= Daniel Gajski =

American computer scientist

Daniel Gajski is a Professor of the School of Information and Computer Science and the School of Engineering at University of California, Irvine, United States. He was previously the Director for the Center for Embedded Computer Systems (CECS), now known as the Center for Embedded and Cyber-physical Systems.

After 10 years of industrial experience in Europe and the United States in digital circuits, telecommunication systems, supercomputer design, and VLSI structures, he spent 10 years in academia with the Department of Computer Science at the University of Illinois at Urbana-Champaign. His research interests include embedded systems and information technology, design methodologies, specification languages and CAD software, and the science of design.

In 1994, Daniel Gajski became an IEEE fellow for his work in VLSD, CAD tools, and system level design methodology.

On January 10, 2010, the European Design and Automation Association (EDAA) announced that the EDAA Lifetime Achievement Award goes to Dr. Daniel Gajski.

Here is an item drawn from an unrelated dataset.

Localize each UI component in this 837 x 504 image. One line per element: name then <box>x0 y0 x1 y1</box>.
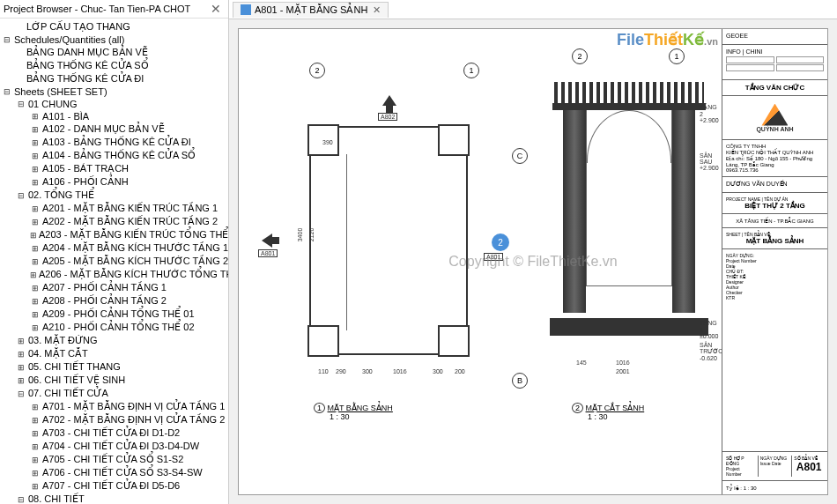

This award is given to individuals who have made outstanding contributions to the state of the art in electronic design, automation and testing of electronic systems in their life.

==Selected books==
- D. D. Gajski, S. Abdi, A. Gerstlauer, and G. Schirner, Embedded System Design: Modeling, Synthesis, Verification, Springer, ISBN 978-1-4419-0503-1, July 2009.
- A. Gerstlauer, R. Doemer, J. Peng, D. D. Gajski, System Design: A Practical Guide with SpecC, Kluwer Academic Publishers, Boston, MA, ISBN 0-7923-7387-1, June 2001.
- D. D. Gajski, J. Zhu, R. Doemer, A. Gerstlauer, S. Zhao, SpecC: Specification Language and Methodology, Japanese Edition, CQ Publishing, Japan, ISBN 4-7898-3353-4, December 2000, 328 pages.
- D. D. Gajski, J. Zhu, R. Doemer, A. Gerstlauer, S. Zhao, SpecC: Specification Language and Methodology, Kluwer Academic Publishers, Boston, MA, ISBN 0-7923-7822-9, March 2000, 336 pages.
- D. D. Gajski, Principles of Digital Design, Prentice Hall, Upper Saddle River, NJ, ISBN 978-0-13-301144-9, September 1996, 450 pages.